The Stable Isotope and Minor Element Geochemistry of Iron (III) Oxide Rocks and Minerals

氧化铁 (III) 岩石和矿物的稳定同位素和微量元素地球化学

• 批准号: 8719070
• 负责人: Crayton Yapp
• 金额: $ 9.02万
• 依托单位: University of New Mexico
• 依托单位国家: 美国
• 项目类别: Standard Grant
• 财政年份: 1988
• 资助国家: 美国
• 起止时间: 1988-02-01 至 1990-07-31
• 项目状态: 已结题
• 来源: https://www.nsf.gov/awardsearch/showAward?AWD_ID=8719070&HistoricalAwards=false
• 关键词: Stable; Isotope; Minor; Element; Geochemistry

Recent work in this laboratory has shown that the common mineral goethite is an important new low temperature oxygen isotope geothermometer in combination with silica, carbonate or phosphate. A potentially important development in these studies has been the discovery of a CO2 component in natural goethites that might serve as a quantitative indicator of CO2 partial pressures. The proposed studies include experiments to calibrate the temperature dependence of the hematite-water oxygen isotope fractionation, substantiation of the goethite-water oxygen isotope curve, and further investigation of the CO2 component in goethite as a possible indicator of ancient P(CO2) values.
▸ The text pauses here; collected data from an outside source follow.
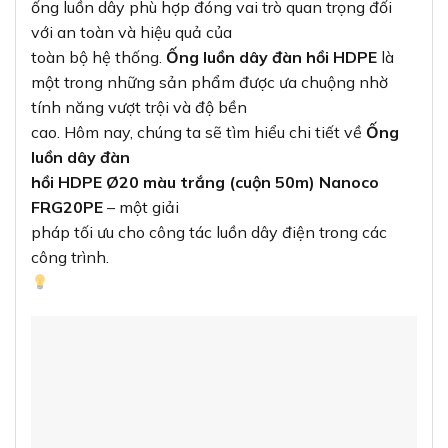
ống luồn dây phù hợp đóng vai trò quan trọng đối
với an toàn và hiệu quả của
toàn bộ hệ thống.
Ống luồn dây đàn hồi HDPE
là
một trong những sản phẩm được ưa chuộng nhờ
tính năng vượt trội và độ bền
cao. Hôm nay, chúng ta sẽ tìm hiểu chi tiết về
Ống
luồn dây đàn
hồi HDPE Ø20 màu trắng (cuộn 50m) Nanoco
FRG20PE
– một giải
pháp tối ưu cho công tác luồn dây điện trong các
công trình.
Additional efforts will include infrared work to study both the amounts and chemical speciation of the CO2 in goethite. This knowledge will be applied to Phanerozoic oolitic hematitic and goethitic ironstones representing ore-grade concentrations of chemically precipitated, oxidized iron which formed during two extended "pulses" in the Phanerozoic. These pulses generally coincided with periods of high eustatic sea level, flooded continents, and rapid rates of sea-floor spreading. The study should yield information on surface or near-surface temperatures, water-rock interactions and possibly CO2 partial pressures in the local environment. More generally, such data could provide insight into plaeoclimate and possible secular variations in seawater 0-18/0-16 ratios at a time when there was continental glaciation in the southern hemisphere, thus increasing our knowledge of conditions during an interval of considerable interest in the Phanerozoic.

该实验室最近的工作表明，普通矿物针铁矿与二氧化硅、碳酸盐或磷酸盐结合是一种重要的新型低温氧同位素地温计。 这些研究的一个潜在的重要进展是在天然针铁矿中发现了二氧化碳成分，它可以作为二氧化碳分压的定量指标。 拟议的研究包括校准赤铁矿-水氧同位素分馏的温度依赖性的实验、证实针铁矿-水氧同位素曲线以及进一步研究针铁矿中的CO2成分作为古代P(CO2)值的可能指标。 其他工作将包括红外工作，以研究针铁矿中二氧化碳的含量和化学形态。 这些知识将应用于显生宙鲕粒赤铁矿和针铁矿铁矿石，这些铁矿石代表了在显生宙两次延长的“脉冲”期间形成的化学沉淀氧化铁的矿石级浓度。 这些脉冲通常与海平面高度稳定、大陆被淹没和海底快速扩张的时期同时发生。 该研究应提供有关当地环境中地表或近地表温度、水-岩石相互作用以及可能的二氧化碳分压的信息。 更一般地说，这些数据可以深入了解南半球大陆冰川作用时期的古气候和海水 0-18/0-16 比率可能的长期变化，从而增加我们对这一时期人们相当感兴趣的时期的情况的了解。显生宙。